The history of cinema is full of lost movies. The early silent films were largely considered disposable and not quite recognized as an art form worth preserving. Flammable material made them prone to ignite and go in smoke. As the industry moved to more stable celluloid, natural or man-made disasters could extinguish it. In the heyday of the Late XX Century Art House, Harvey Weinstein could buy a movie and shelve it forever, out of spite towards talent or other distributors, or just to protect an eventual remake that maybe never happened. Unfortunate and sad events, but never such a wanton and wilfully act of total extinction, like Zaslav write-off for dollars. Low budget movies may lack the resources of studio-funded film production, but they are looking mighty attractive in light of these recent events. Totally indie movies come with the ultimate perk: the right to exist.

A Brave New Future of Disappearing Movies

Welcome to the Age of the Executive as an All-Powerful Gatekeeper, creatives! Like the honey badger in the classic viral video, he doesn’t give a f*** if you killed yourself doing a movie. Your time, inspiration, and artistry are only worth the amount of dollars the studio spent. Artists and audiences be dammed. At heart lies the question of ownership of artistic work. Because yes, even if “Batgirl” and “Coyote Versus Acme” come from the most commercial impulses of American cinema, they are artistic products. By now, we all have reconciled those two concepts, “art” and “product.” Money-men like Zaslav have not. It has always been and always will be a product.

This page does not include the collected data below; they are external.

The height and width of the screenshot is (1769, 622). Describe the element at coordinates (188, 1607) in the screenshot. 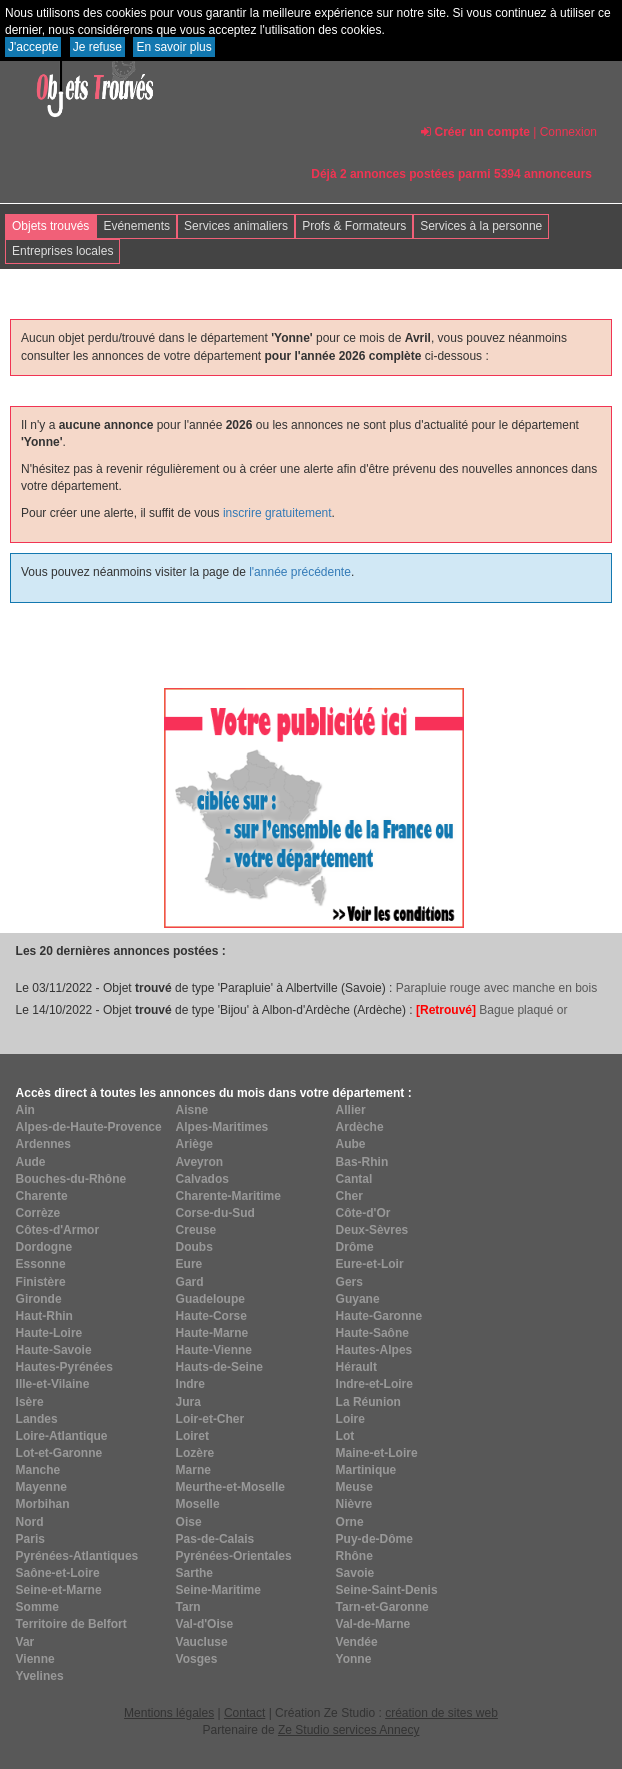

I see `Tarn` at that location.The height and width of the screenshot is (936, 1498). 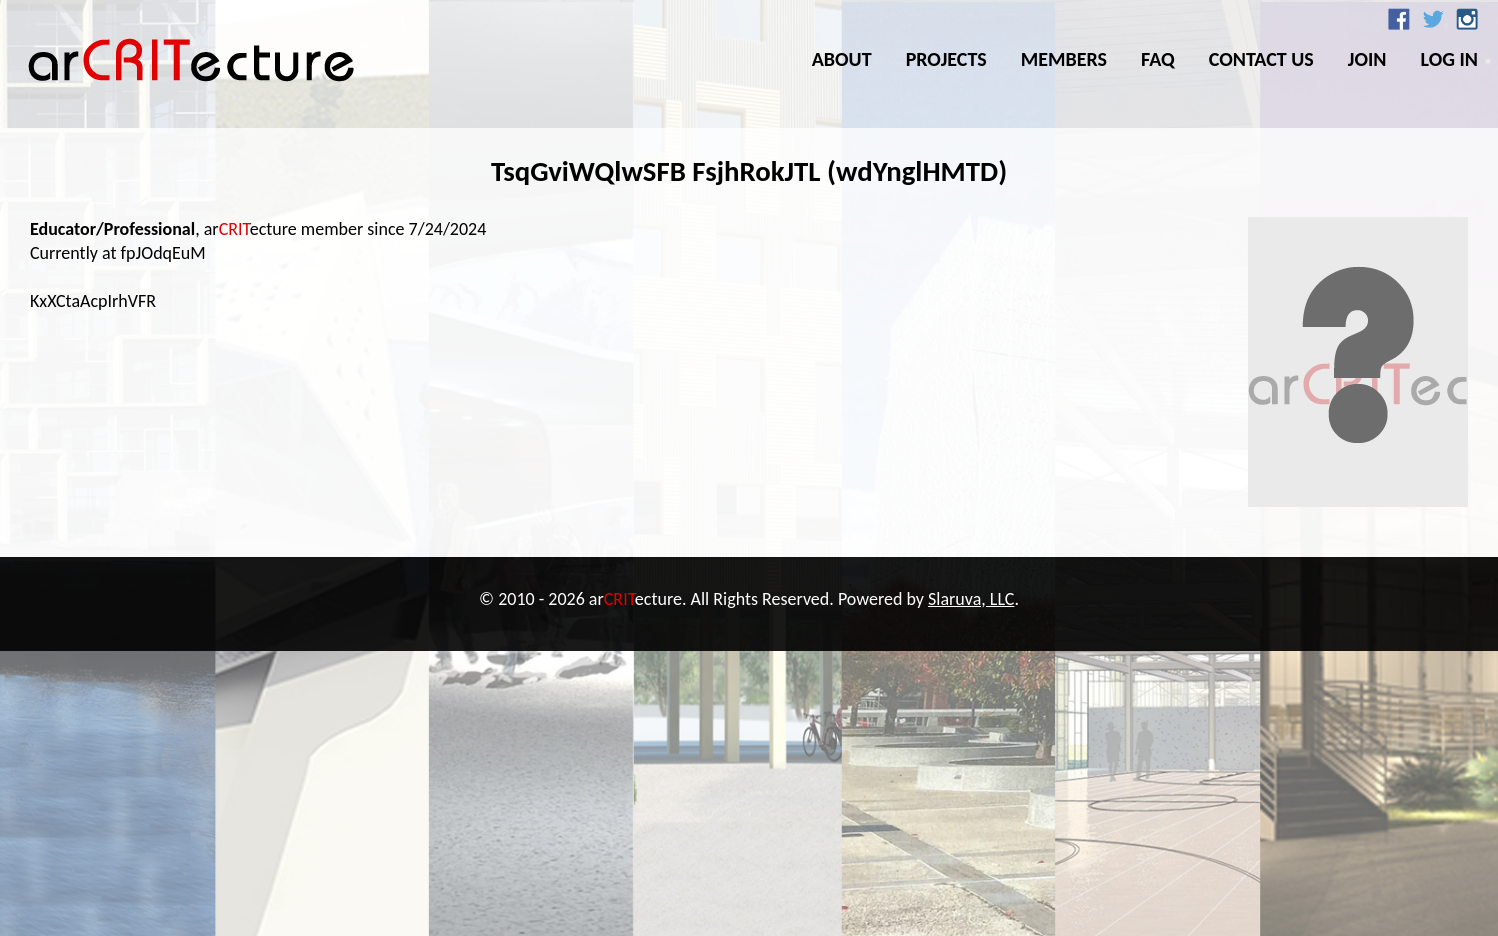 What do you see at coordinates (1367, 59) in the screenshot?
I see `Join` at bounding box center [1367, 59].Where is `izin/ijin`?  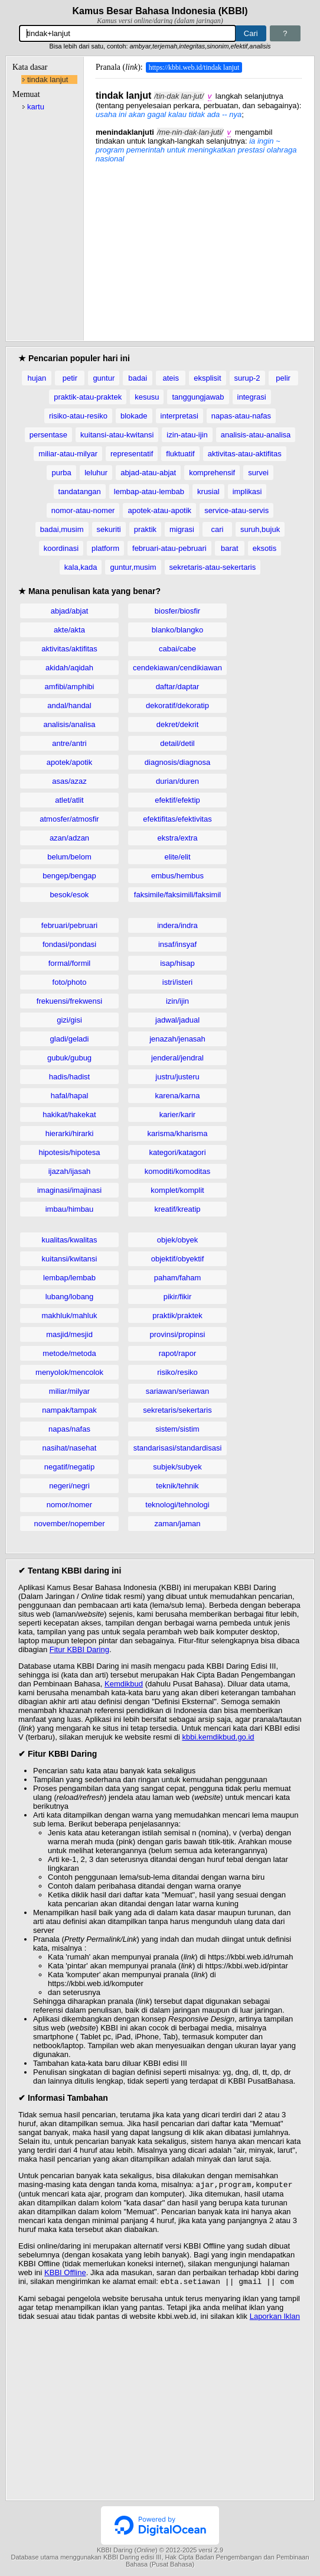 izin/ijin is located at coordinates (177, 1001).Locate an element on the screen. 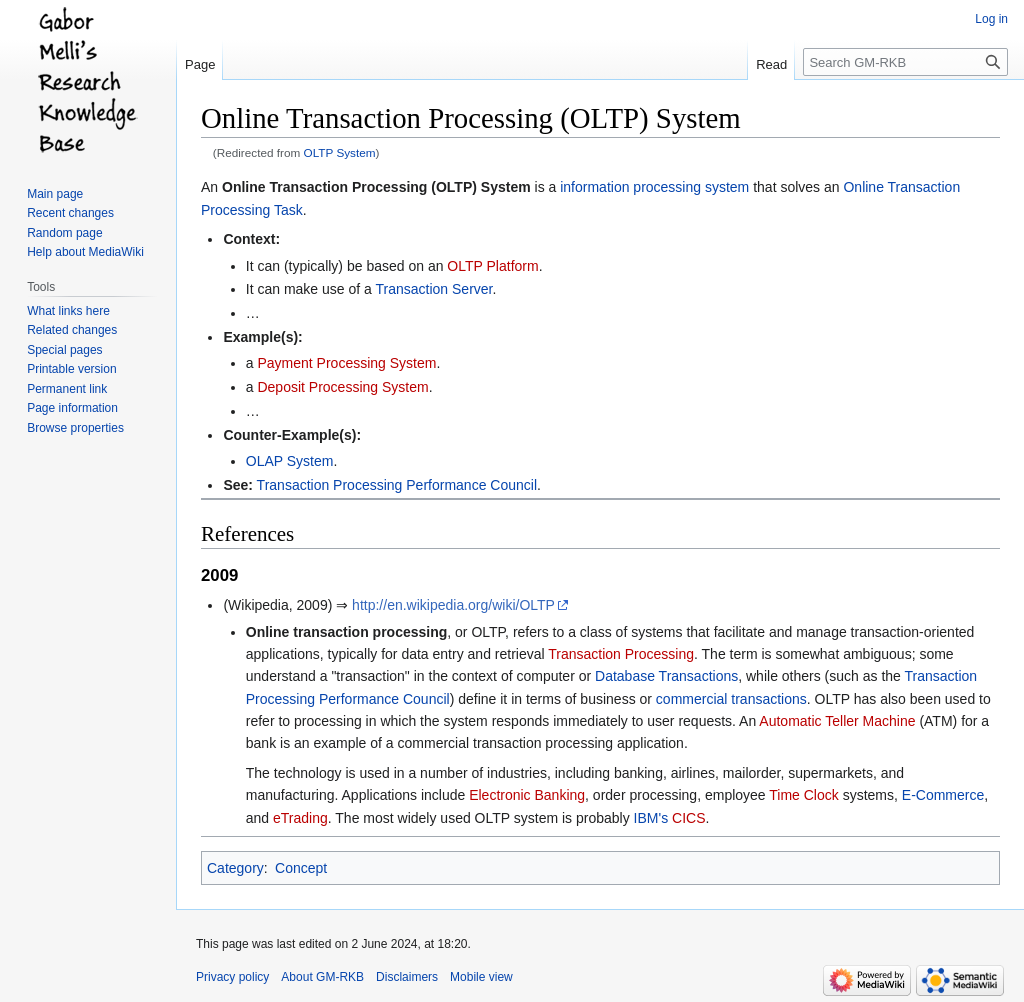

It’s unlikely that Zaslav will change his mind before the end of the quarter. He won’t get any blowback if he goes forward with the killing of “Coyote Versus Acme.” Stockholders care about their investment first, not necessarily the artistic value of the things their company peddles. Besides, there is another Looney Tunes movie down the pipeline. How artists will react is a whole different game. If other companies jump into the modus operandi, it will become common practice, and no one will be safe. There is a recent precedent of an artist walking off a studio lot when he does not feel his work respected. After a long and fruitful collaboration with Warner Bros., Christopher Nolan went to Universal for “Oppenheimer.” With the adult biographical drama as the second biggest box-office hit of 2022 and the most Oscar nominations, there’s egg on the face of the guys who told Nolan “no.” A-list directors and stars can gamble on their names and push Warner and other studios to abandon this terrible practice. They work into their contract clauses that protect the finished product from annihilation. Will they do it? They should. If not, one day, their movies might be the ones going up in smoke, like those bombs Acme sold poor Willie E. Coyote.